Bryson Sassau’s application would inspire any college admissions officer.
A founder of T.M. Landry College Preparatory School described him as a “bright, energetic, compassionate and genuinely well-rounded” student whose alcoholic father had beaten him and his mother and had denied them money for food and shelter. His transcript “speaks for itself,” the founder, Tracey Landry, wrote, but Mr. Sassau should also be lauded for founding a community service program, the Dry House, to help the children of abusive and alcoholic parents. He took four years of honors English, the application said, was a baseball M.V.P. and earned high honors in the “Mathematics Olympiad.”
The narrative earned Mr. Sassau acceptance to St. John’s University in New York. There was one problem: None of it was true.
If we believe the New York Times, America’s victimhood culture has progressed to the point that one can use a victim narrative to get into college just as one needs a victim narrative to earn asylum or refugee status (see “Asylum Fraud in Chinatown: An Industry of Lies,” from 2014 when the NYT apparently thought that caravans of asylum-seekers were not a boon to the U.S.).

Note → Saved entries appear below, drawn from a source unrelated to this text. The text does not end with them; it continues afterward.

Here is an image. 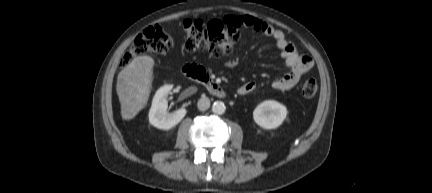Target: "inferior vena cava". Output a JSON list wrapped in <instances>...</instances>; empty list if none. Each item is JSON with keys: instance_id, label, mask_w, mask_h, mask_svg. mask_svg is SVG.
<instances>
[{"instance_id": "602c4592", "label": "inferior vena cava", "mask_w": 432, "mask_h": 193, "mask_svg": "<svg viewBox=\"0 0 432 193\" xmlns=\"http://www.w3.org/2000/svg\"><path fill=\"white\" fill-rule=\"evenodd\" d=\"M197 107L200 111H206L210 107L209 98L203 96L198 100Z\"/></svg>"}]
</instances>
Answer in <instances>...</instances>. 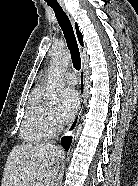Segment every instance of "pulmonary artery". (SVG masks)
Masks as SVG:
<instances>
[{"label": "pulmonary artery", "instance_id": "1", "mask_svg": "<svg viewBox=\"0 0 138 186\" xmlns=\"http://www.w3.org/2000/svg\"><path fill=\"white\" fill-rule=\"evenodd\" d=\"M64 80L69 85L77 84V77L73 72H68L64 75Z\"/></svg>", "mask_w": 138, "mask_h": 186}]
</instances>
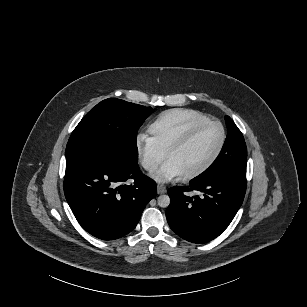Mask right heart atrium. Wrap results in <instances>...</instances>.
<instances>
[{
    "mask_svg": "<svg viewBox=\"0 0 307 307\" xmlns=\"http://www.w3.org/2000/svg\"><path fill=\"white\" fill-rule=\"evenodd\" d=\"M135 149L142 166L150 173H154L164 160V152L152 137L138 134Z\"/></svg>",
    "mask_w": 307,
    "mask_h": 307,
    "instance_id": "right-heart-atrium-1",
    "label": "right heart atrium"
}]
</instances>
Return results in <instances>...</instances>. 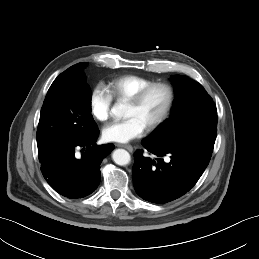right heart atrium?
<instances>
[{"label":"right heart atrium","mask_w":259,"mask_h":259,"mask_svg":"<svg viewBox=\"0 0 259 259\" xmlns=\"http://www.w3.org/2000/svg\"><path fill=\"white\" fill-rule=\"evenodd\" d=\"M112 101L113 98L104 85H95L90 94L92 115L99 121H106L111 114Z\"/></svg>","instance_id":"right-heart-atrium-1"}]
</instances>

I wonder if Mr. and Mrs. Landry should switch to the immigration industry:
To many T.M. Landry families, tuition is not cheap — about $600 a month, or $7,200 annually. Mr. Landry’s annual salary has averaged about $86,000
Our local public school burns through nearly $25,000 per year per student. Even the lowest level workers should enjoy total comp of more than $86,000 (salary, pension, health insurance, etc.).
My favorite part of this story is that the admissions bureaucrats at the fancy schools bought it all.